DATA LISTING Block Start

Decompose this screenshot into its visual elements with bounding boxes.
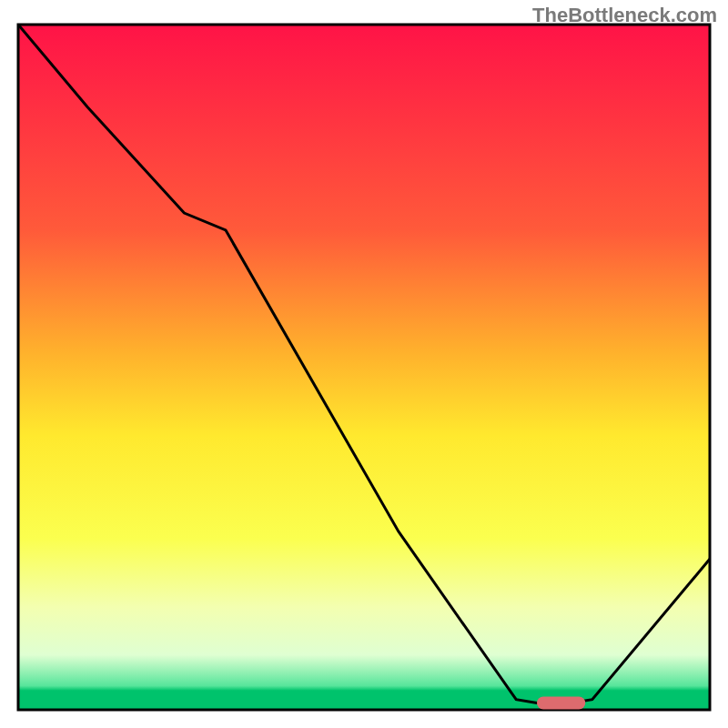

DATA LISTING Block End
DATA LISTING Block Start

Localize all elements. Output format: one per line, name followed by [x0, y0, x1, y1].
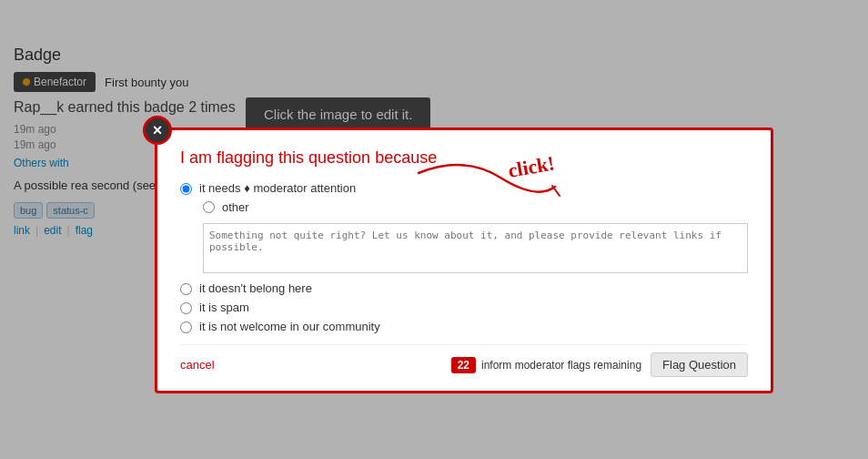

DATA LISTING Block End
DATA LISTING Block Start

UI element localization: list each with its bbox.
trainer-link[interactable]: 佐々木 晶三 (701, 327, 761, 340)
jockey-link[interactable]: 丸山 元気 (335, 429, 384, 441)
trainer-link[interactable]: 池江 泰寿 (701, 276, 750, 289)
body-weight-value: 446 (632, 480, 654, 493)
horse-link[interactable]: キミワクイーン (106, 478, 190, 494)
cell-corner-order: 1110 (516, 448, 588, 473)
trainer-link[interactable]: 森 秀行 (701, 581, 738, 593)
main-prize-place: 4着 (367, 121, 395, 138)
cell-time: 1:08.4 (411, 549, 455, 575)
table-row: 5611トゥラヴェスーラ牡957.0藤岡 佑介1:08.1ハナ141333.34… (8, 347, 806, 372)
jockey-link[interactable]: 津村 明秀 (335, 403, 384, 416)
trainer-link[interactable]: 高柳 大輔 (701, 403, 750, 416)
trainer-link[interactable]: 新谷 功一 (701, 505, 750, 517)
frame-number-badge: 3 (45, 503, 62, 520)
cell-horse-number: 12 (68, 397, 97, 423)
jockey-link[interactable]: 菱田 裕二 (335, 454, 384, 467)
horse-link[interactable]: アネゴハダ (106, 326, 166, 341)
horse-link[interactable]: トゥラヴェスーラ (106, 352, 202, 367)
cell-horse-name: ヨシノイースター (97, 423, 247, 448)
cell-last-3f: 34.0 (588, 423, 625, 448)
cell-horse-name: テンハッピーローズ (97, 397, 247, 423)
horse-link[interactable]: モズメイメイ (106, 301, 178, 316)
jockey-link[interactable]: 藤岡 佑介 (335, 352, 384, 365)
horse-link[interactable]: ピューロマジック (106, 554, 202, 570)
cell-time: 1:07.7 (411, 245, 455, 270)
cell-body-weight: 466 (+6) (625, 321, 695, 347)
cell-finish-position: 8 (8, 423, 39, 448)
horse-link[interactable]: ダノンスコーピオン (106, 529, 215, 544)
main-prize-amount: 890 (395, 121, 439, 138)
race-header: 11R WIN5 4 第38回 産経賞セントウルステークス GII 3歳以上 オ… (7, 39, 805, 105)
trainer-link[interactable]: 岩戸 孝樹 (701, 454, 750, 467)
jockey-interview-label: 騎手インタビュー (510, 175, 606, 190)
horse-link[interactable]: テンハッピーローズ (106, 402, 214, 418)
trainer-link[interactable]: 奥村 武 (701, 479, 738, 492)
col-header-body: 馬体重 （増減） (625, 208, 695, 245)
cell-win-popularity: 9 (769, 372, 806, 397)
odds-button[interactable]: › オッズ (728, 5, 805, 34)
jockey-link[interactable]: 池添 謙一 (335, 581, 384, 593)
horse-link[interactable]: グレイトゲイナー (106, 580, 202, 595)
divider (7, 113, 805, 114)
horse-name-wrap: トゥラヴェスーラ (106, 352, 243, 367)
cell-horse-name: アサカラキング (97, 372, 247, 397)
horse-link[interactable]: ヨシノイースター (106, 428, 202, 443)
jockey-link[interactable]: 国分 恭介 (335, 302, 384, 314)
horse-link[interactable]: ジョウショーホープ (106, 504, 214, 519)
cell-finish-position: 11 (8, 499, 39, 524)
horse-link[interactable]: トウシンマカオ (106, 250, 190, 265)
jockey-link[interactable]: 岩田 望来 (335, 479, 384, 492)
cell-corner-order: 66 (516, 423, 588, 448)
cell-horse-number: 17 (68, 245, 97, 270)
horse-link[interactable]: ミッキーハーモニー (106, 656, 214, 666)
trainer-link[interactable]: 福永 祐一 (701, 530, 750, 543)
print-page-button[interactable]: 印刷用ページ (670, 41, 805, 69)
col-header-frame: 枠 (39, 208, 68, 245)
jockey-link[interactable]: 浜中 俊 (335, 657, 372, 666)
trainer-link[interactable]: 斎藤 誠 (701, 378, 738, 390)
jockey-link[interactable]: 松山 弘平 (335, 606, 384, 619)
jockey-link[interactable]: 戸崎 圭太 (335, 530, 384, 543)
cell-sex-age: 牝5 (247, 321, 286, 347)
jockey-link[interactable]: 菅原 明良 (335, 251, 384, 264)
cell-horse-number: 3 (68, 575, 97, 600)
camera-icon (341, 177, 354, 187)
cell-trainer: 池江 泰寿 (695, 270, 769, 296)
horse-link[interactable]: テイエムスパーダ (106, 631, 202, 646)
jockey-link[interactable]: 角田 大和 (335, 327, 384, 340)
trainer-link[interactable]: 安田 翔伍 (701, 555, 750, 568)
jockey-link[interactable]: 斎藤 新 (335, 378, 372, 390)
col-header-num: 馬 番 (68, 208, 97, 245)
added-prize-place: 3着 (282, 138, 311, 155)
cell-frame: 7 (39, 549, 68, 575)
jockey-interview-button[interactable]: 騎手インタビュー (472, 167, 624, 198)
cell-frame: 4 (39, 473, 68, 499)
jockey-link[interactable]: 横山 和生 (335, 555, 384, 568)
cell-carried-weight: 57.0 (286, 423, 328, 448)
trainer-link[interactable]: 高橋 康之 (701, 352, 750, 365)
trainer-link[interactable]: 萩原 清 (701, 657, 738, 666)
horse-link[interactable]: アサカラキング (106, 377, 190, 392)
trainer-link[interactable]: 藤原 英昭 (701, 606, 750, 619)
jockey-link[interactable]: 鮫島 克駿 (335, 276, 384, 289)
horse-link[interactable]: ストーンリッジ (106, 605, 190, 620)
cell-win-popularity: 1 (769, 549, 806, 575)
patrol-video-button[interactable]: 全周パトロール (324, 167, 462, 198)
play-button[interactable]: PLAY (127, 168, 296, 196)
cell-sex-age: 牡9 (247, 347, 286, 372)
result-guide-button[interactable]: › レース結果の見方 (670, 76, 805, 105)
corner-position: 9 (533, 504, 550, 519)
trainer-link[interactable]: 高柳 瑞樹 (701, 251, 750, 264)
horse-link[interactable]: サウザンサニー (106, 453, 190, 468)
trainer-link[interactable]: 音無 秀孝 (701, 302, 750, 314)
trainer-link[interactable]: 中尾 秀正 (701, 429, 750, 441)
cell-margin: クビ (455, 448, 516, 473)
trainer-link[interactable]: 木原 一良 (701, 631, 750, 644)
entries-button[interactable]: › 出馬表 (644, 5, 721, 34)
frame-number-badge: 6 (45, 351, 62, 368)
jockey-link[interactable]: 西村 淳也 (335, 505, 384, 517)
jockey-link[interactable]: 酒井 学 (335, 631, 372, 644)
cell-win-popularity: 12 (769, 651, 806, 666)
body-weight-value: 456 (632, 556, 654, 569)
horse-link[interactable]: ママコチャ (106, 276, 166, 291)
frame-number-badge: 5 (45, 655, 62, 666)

DATA LISTING Block End

= EXERCISE AIM =
Could you filter the entries above for lines holding the string "elements" and copy them?

= RESPONSE TO THIS EXERCISE =
Decompose this screenshot into its visual elements with bounding boxes.
Localize all elements. Output format: one per line, name followed by [x0, y0, x1, y1].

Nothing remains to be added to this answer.